Por: Lic. Mauricio Guerrero
- El mapa político-fiscal de la Argentina acaba de registrar un movimiento sísmico cuyas réplicas aún se sienten en los despachos de la Casa Rosada. Lo que formalmente se presentó como una asistencia técnica a 12 provincias —un adelanto de coparticipación por un total de miles de millones, de los cuales La Rioja recibirá 95 mil millones en tres cuotas— es, en realidad, el resultado de una negociación límite. No fue la planificación lo que abrió el grifo, sino un ultimátum federal.
- El quiebre de los «Aliados»
Durante los últimos meses, el discurso del «no hay plata» fue aceptado con resignación —y en algunos casos con entusiasmo— por un grupo de mandatarios provinciales que apostaron a la gobernabilidad. Sin embargo, la asfixia financiera llegó a un punto de no retorno. Según ha trascendido de fuentes cercanas a los equipos económicos provinciales, fueron estos mismos gobernadores «aliados» quienes le plantearon al Presidente Javier Milei y al ministro Luis Caputo que la sostenibilidad social en sus territorios estaba en riesgo crítico.
La advertencia no fue una sugerencia, sino un diagnóstico crudo: sin fondos frescos para cubrir los gastos operativos básicos y la cadena de pagos, las provincias se verían forzadas a retomar instrumentos de emergencia que la Nación detesta.
- El fantasma del 2001 y el «Efecto Chacho»
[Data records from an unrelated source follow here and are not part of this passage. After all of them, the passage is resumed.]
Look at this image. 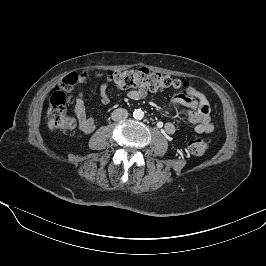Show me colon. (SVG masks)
<instances>
[{"mask_svg":"<svg viewBox=\"0 0 266 266\" xmlns=\"http://www.w3.org/2000/svg\"><path fill=\"white\" fill-rule=\"evenodd\" d=\"M87 79V74H69L61 84L53 91L47 116L49 122L63 131H71L76 127V121L67 114V108L71 104V90L77 82ZM109 81L121 89L135 87L148 88L153 91L166 89H185L188 84L170 76L151 71L145 67L139 69L117 70L108 73ZM210 142L207 139H193L188 144V150L193 155H204L208 152Z\"/></svg>","mask_w":266,"mask_h":266,"instance_id":"obj_1","label":"colon"}]
</instances>
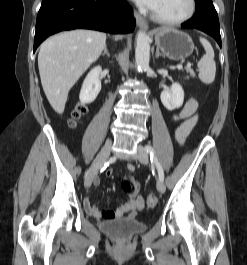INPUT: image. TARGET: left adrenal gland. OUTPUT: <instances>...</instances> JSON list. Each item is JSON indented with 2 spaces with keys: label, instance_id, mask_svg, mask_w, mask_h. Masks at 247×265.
Returning a JSON list of instances; mask_svg holds the SVG:
<instances>
[{
  "label": "left adrenal gland",
  "instance_id": "left-adrenal-gland-1",
  "mask_svg": "<svg viewBox=\"0 0 247 265\" xmlns=\"http://www.w3.org/2000/svg\"><path fill=\"white\" fill-rule=\"evenodd\" d=\"M160 56H162V55L160 54L159 49H156V55H155V57L156 58H159Z\"/></svg>",
  "mask_w": 247,
  "mask_h": 265
}]
</instances>
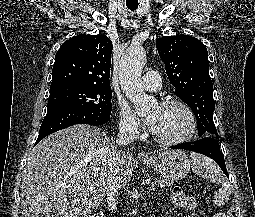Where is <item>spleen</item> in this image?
Returning <instances> with one entry per match:
<instances>
[{
    "label": "spleen",
    "instance_id": "3e777b00",
    "mask_svg": "<svg viewBox=\"0 0 255 217\" xmlns=\"http://www.w3.org/2000/svg\"><path fill=\"white\" fill-rule=\"evenodd\" d=\"M190 161L192 169L196 174L221 184L217 196L218 203L224 204L227 202L231 194V187L225 180L220 168L212 160L198 154H191Z\"/></svg>",
    "mask_w": 255,
    "mask_h": 217
}]
</instances>
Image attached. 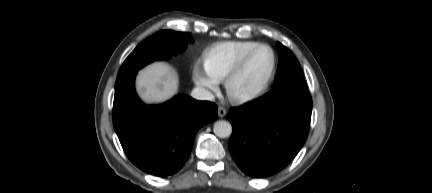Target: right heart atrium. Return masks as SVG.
I'll list each match as a JSON object with an SVG mask.
<instances>
[{
    "instance_id": "1",
    "label": "right heart atrium",
    "mask_w": 432,
    "mask_h": 193,
    "mask_svg": "<svg viewBox=\"0 0 432 193\" xmlns=\"http://www.w3.org/2000/svg\"><path fill=\"white\" fill-rule=\"evenodd\" d=\"M193 79L197 85L207 90L215 91L217 89L218 81L199 64H195L193 67Z\"/></svg>"
}]
</instances>
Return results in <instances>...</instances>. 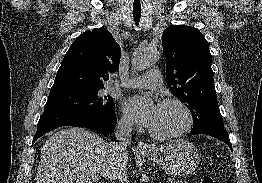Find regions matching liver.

Aquí reside la verdadera clave de esta medida. Los gobernadores pusieron sobre la mesa la posibilidad de generar cuasimonedas, replicando el escenario del año 2001. Para el Gobierno Nacional, que tiene como eje central de su programa la estabilidad monetaria y la eventual competencia de monedas, que las provincias comiencen a emitir sus propios bonos —como ya lo hizo recientemente La Rioja con los BOCADE (Chachos)— representaría un golpe mortal a su estrategia macroeconómica.
Nación entiende que si el fenómeno de los «Chachos» se nacionaliza y provincias como Córdoba, Entre Ríos o San Luis emiten sus propios instrumentos, el control de la base monetaria se fragmentaría, disparando un riesgo inflacionario que el Palacio de Hacienda no está dispuesto a correr. El adelanto de coparticipación es, entonces, el «seguro de cambio» que paga el Ejecutivo para mantener el monopolio de la moneda.
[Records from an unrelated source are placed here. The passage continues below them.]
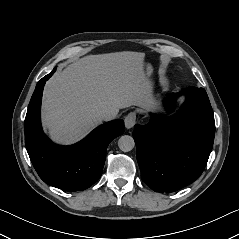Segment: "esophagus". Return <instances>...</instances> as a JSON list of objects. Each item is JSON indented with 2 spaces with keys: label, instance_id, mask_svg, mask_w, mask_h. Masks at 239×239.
Masks as SVG:
<instances>
[{
  "label": "esophagus",
  "instance_id": "1",
  "mask_svg": "<svg viewBox=\"0 0 239 239\" xmlns=\"http://www.w3.org/2000/svg\"><path fill=\"white\" fill-rule=\"evenodd\" d=\"M125 127L127 129L132 128L135 125L136 122V114L134 112H130L126 117H125Z\"/></svg>",
  "mask_w": 239,
  "mask_h": 239
}]
</instances>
- La Rioja: Blindaje contra la «Arbitrariedad»
Un dato que no pasa desapercibido en este nuevo esquema es la inclusión de la provincia de La Rioja. Tras meses de una exclusión sistemática de los Aportes del Tesoro Nacional (ATN), la provincia gobernada por Ricardo Quintela aparece ahora como beneficiaria de estos adelantos.
Lejos de una reconciliación política, esta inclusión responde a una necesidad jurídica y comunicacional del Gobierno Nacional. Al incluir a La Rioja en un paquete general con otras 11 jurisdicciones, la Casa Rosada busca neutralizar el argumento de la persecución política y la discrecionalidad. Es una maniobra de blindaje: al otorgar fondos bajo un esquema de préstamo —con un interés del 15% y devolución obligatoria a partir de agosto—, Nación intenta mostrar un trato equitativo que diluya las denuncias por discriminación ante la Justicia.
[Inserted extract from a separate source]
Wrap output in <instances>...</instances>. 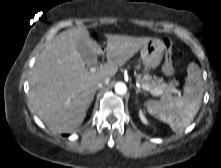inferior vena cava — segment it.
I'll return each instance as SVG.
<instances>
[{"instance_id":"inferior-vena-cava-1","label":"inferior vena cava","mask_w":221,"mask_h":168,"mask_svg":"<svg viewBox=\"0 0 221 168\" xmlns=\"http://www.w3.org/2000/svg\"><path fill=\"white\" fill-rule=\"evenodd\" d=\"M109 81H110V78H109V77L100 79V80L96 83V88H102L103 86L108 85Z\"/></svg>"}]
</instances>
- Una tregua con fecha de vencimiento
Este auxilio financiero no es un regalo. Es un préstamo de corto plazo que deberá comenzar a devolverse en apenas unos meses. La medida funciona como un respirador artificial para las arcas provinciales, pero no resuelve el problema de fondo del federalismo fiscal argentino.
La verdad detrás de estos adelantos es clara: el Gobierno Nacional tuvo que ceder ante la presión de sus propios socios para evitar un caos monetario. Por ahora, el grifo se abrió lo justo y necesario para calmar las aguas, pero la tensión entre las autonomías provinciales y el rigorismo centralista sigue siendo una mecha encendida.